Investors Business Daily (IBD) newspaper has a Market Pulse pictogram in its Big Picture column each day. This pictogram tells us when the market is in a “Confirmed Up Trend”, “Market Under Pressure”, or “Market in Correction”. It also gives the number of Distribution days on both the Nasdaq and the S&P500 over the past several weeks. A distribution day is defined as a price loss of at least 0.20% on volume higher than the day before. 4 to 5 distribution days over a couple of weeks is a clear cause for concern. Again, it does not guarantee a market top but, virtually all market tops show distribution days before price falls significantly. Below is the Market Pulse from Thursday…

Another tool that we can use to anticipate a market top is Fibonacci Extensions. The chart below shows that the S&P500 (C fund) hit the most common extension, 161.8%, in mid-April. Since then, price has gone essentially sideways. Market tops often, but not always, happen at 161.8% extensions.

Anticipating a market top is tricky. It is certainly not the same as identifying a market top, which happens in hindsight. Taking everything into consideration including weak price movement following support at the 50DMA, multiple distribution days over the past few weeks, and several weeks of resistance at the 161.8% Fibonacci extension level, the risk of being in the stock funds right now is very high. To be clear, I AM NOT calling this a market top! I’m saying that downside risk outweighs potential upside gains right now.

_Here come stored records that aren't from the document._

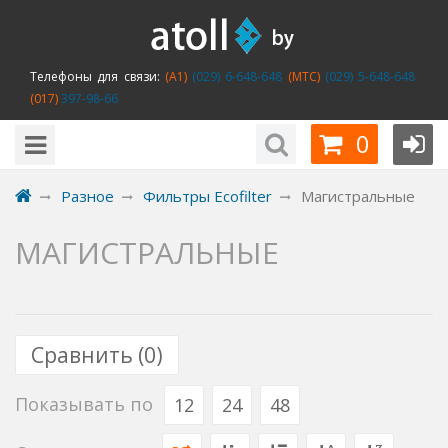
Телефоны для связи:
(A1)
(029) 6-648-648
(MTC)
(029) 5-648-648
(017)
397-98-66
0
Разное
Фильтры Ecofilter
Магистральные
МАГИСТРАЛЬНЫЕ
Сравнить (
0
)
Показывать по
12
24
48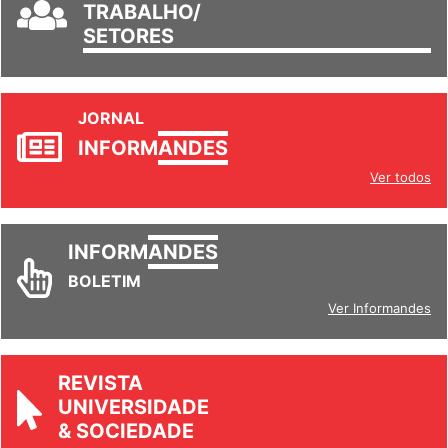
TRABALHO/
SETORES
JORNAL
INFORM
ANDES
Ver todos
INFORM
ANDES
BOLETIM
Ver Informandes
REVISTA
UNIVERSIDADE
& SOCIEDADE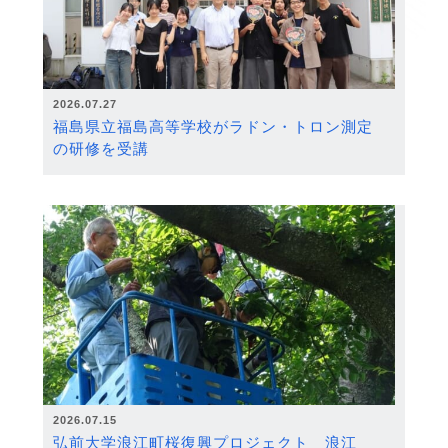
2026.07.27
福島県立福島高等学校がラドン・トロン測定
の研修を受講
2026.07.15
弘前大学浪江町桜復興プロジェクト 浪江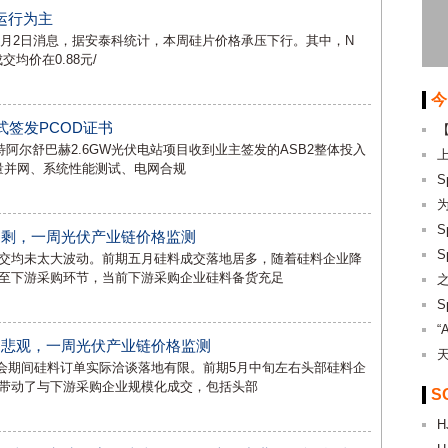
运行为主
7月2日消息，据安泰科统计，本周硅片价格承压下行。其中，N
成交均价在0.88元/
今
式签发PCOD证书
阿尔舒巴赫2.6GW光伏电站项目收到业主签发的ASB2整体投入
容量并网、系统性能测试、电网合规
过剩，一周光伏产业链价格监测
交均未太大波动。前期五月硅料成交落地居多，随着硅料企业降
至下游采购环节，当前下游采购企业硅料备货充足
“
偏悲观，一周光伏产业链价格监测
展会期间硅料订单实际洽谈落地有限。前期5月中旬左右头部硅料企
带动了与下游采购企业规模化成交，包括头部
S
H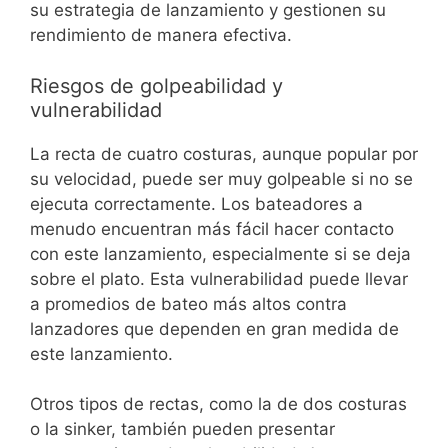
su estrategia de lanzamiento y gestionen su
rendimiento de manera efectiva.
Riesgos de golpeabilidad y
vulnerabilidad
La recta de cuatro costuras, aunque popular por
su velocidad, puede ser muy golpeable si no se
ejecuta correctamente. Los bateadores a
menudo encuentran más fácil hacer contacto
con este lanzamiento, especialmente si se deja
sobre el plato. Esta vulnerabilidad puede llevar
a promedios de bateo más altos contra
lanzadores que dependen en gran medida de
este lanzamiento.
Otros tipos de rectas, como la de dos costuras
o la sinker, también pueden presentar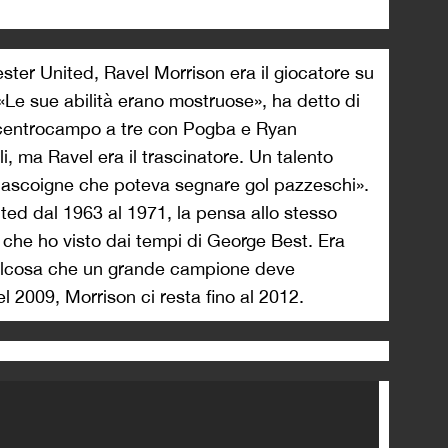
ster United, Ravel Morrison era il giocatore su
ri. «Le sue abilità erano mostruose», ha detto di
n centrocampo a tre con Pogba e Ryan
li, ma Ravel era il trascinatore. Un talento
 Gascoigne che poteva segnare gol pazzeschi».
ted dal 1963 al 1971, la pensa allo stesso
o che ho visto dai tempi di George Best. Era
ualcosa che un grande campione deve
l 2009, Morrison ci resta fino al 2012.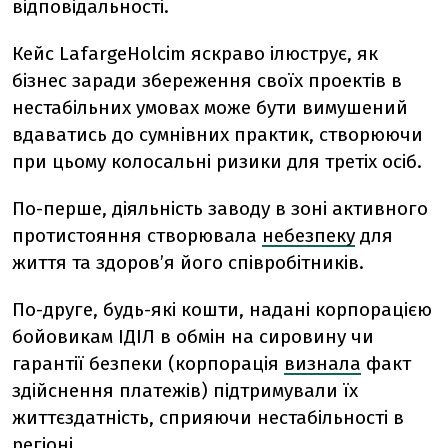
відповідальності.
Кейс LafargeHolcim яскраво ілюструє, як
бізнес заради збереження своїх проектів в
нестабільних умовах може бути вимушений
вдаватись до сумнівних практик, створюючи
при цьому колосальні ризики для третіх осіб.
По-перше, діяльність заводу в зоні активного
протистояння створювала
небезпеку
для
життя та здоров’я його співробітників.
По-друге, будь-які кошти, надані корпорацією
бойовикам ІДІЛ в обмін на сировину чи
гарантії безпеки (корпорація
визнала
факт
здійснення платежів) підтримували їх
життєздатність, сприяючи нестабільності в
регіоні.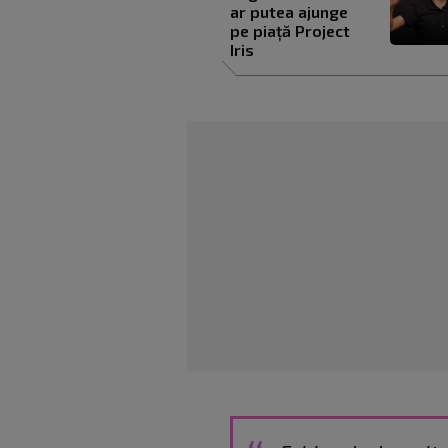
ar putea ajunge
pe piață Project
Iris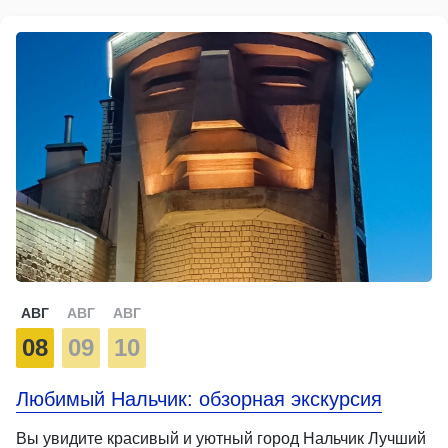
АВГ
АВГ
АВГ
08
09
10
Любимый Нальчик: обзорная экскурсия
Вы увидите красивый и уютный город Нальчик Лучший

What would get me back into the market? A big follow thru day, ideally 2% or more gain in price, on volume higher than the previous day. That would indicate institutional buying (the opposite of a distribution day). Fortunately, the next time the market opens, it will be a new month and we will have 2 new IFTs available…

The Daily Charts

We’ve covered the C fund above so, let’s dive into the other TSP fund charts…

The S fund had a decent week in terms of price but, we are not seeing the kinds of explosive price moves that have been typical. Compare the daily price moves from December thru mid-February with the price moves since mid-May. We are not seeing explosive moves higher that would indicate a new rally attempt. This kind of tepid price action is consistent with consolidation that we’ve seen over the past several months. We need to see explosive moves higher and a close above 2250 before getting back into the S fund.

The I fund chart is in good shape. It is clearly in a long term up trend. Friday’s reversal day at the upper channel line would indicate that the next short term direction is down. Every time the I fund hit the upper channel line in the past 6 months, it has rolled over and found support at its 50DMA. IF we get a solid close above this channel line, that would be very bullish…

The F fund looks like it wants to break higher. After a huge sell off, the F fund hit a bottom in mid-March. It then rallied thru mid-April, corrected, and closed just barely above the April high early last week. A daily close above 114.75 would be very bullish for the F fund.

Bottom Line

Market risk is high and we are still early in the volatile summer months. Given all of the technical factors described above, the risk/reward ratio is not in my favor. I’m happy to remain in the G fund until conditions improve.

I hope you all have a safe and happy Memorial Day! Please raise a glass to those no longer with us.